Wie Sie sicherlich der Tagespresse entnehmen konnten, hat vergangene Woche der Europäische Gerichtshof (EuGH) entschieden, dass Betreiber von Facebook-Fanseiten (also auch Unternehmen oder Vereine) für den Datenschutz mitverantwortlich sind. Da Facebook bislang nach Ansicht der Aufsichtsbehörden immer noch gegen Datenschutzbestimmungen verstößt, ist also ein Betreiber einer Facebook-Seite nach diesem Urteil mitverantwortlich für diese fehlerhaften Funktionen von Facebook. Das Urteil des EuGH hat allerdings „nur“ die Rückverweisung an das BVerwG zur Folge, das sich nun nochmals damit beschäftigen muss. Der Vorgang ist somit noch nicht final abgeschlossen.
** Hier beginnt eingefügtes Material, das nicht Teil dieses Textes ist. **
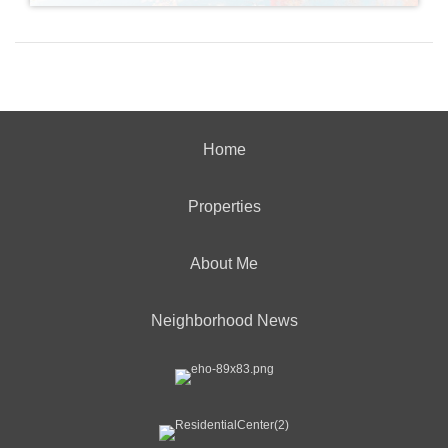
Home
Properties
About Me
Neighborhood News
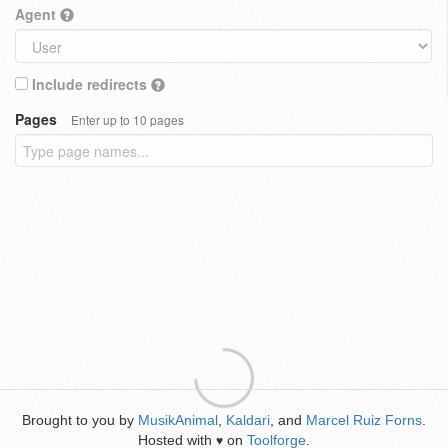
Agent
Include redirects
Pages
Enter up to 10 pages
Brought to you by
MusikAnimal
,
Kaldari
, and
Marcel Ruiz Forns
.
Hosted with
on
Toolforge
.
♥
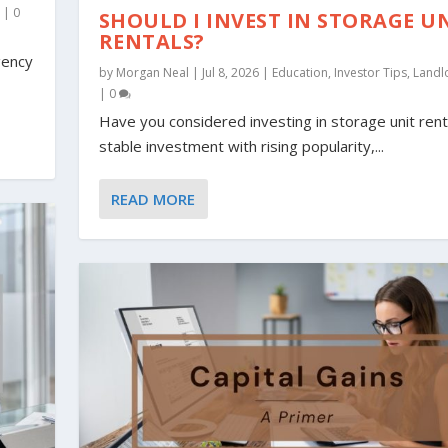
o
|
0
SHOULD I INVEST IN STORAGE U
RENTALS?
gency
by
Morgan Neal
|
Jul 8, 2026
|
Education
,
Investor Tips
,
Landl
|
0
Have you considered investing in storage unit rent
stable investment with rising popularity,...
READ MORE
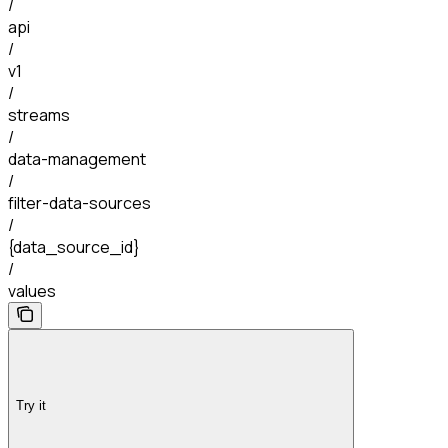
/
api
/
v1
/
streams
/
data-management
/
filter-data-sources
/
{data_source_id}
/
values
Try it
Generell hat dieser Vorgang mehrere Blickwinkel:

Datenschutzrecht:
Die aktuellen Einstellungen und Services von Facebook verletzen nach diesem Urteil die Regelungen der DS-GVO, weitere Verfahren gegen Facebook sind bereits eingeleitet. Ob und wann Facebook hierauf reagiert und sein Angebot verändert, ist offen.
Damit verletzt die Nutzung von Facebook-Seiten durch Unternehmen nach derzeitigem Stand das Datenschutzrecht, theoretisch verstößt das Unternehmen damit gegen die DS-GVO und erfüllt einen Bußgeldtatbestand. Aus unserer Sicht dürfte aber in den kommenden Monaten hier noch keine deutsche Aufsichtsbehörden gegen ein Unternehmen vorgehen.

Abmahnungen:
Theoretisch wäre dies denkbar, es bleibt abzuwarten, ob jemand darauf reagiert.

Reputation:
Diese Problemstellung wird im Netz ausgiebig diskutiert (mit unterschiedlichen Meinungen) und dadurch natürlich auch von vielen Personen, auch Kunden und Nutzern gelesen und mit hoher Wahrscheinlichkeit nicht richtig verstanden. Insofern könnte auch bei Nutzern ein „negatives Bild“ entstehen: „Das Unternehmen/der Verein betreibt trotz EuGH-Entscheidung auch weiterhin „rechtswidrig“ eine Facebook-Seite, dies finde ich als Kunde schlecht…….“

Dies muss jedes Unternehmen oder jeder Verein für sich selbst entscheiden, ob dies aufgrund seines jeweiligen Kundenkreises ein Problem darstellen könnte, welchen Nutzen das Unternehmen/der Verein bislang aus der Facebook-Seite gezogen hat und ob dieser Nutzen dieses (aus unserer Sicht derzeit geringe) Risiko überwiegt.

Fazit und Empfehlung:

  • Wer jetzt seine Facebook-Seite offline schaltet, ist auf der sicheren Seite, aus unserer Sicht ist dies aber (noch) nicht geboten. 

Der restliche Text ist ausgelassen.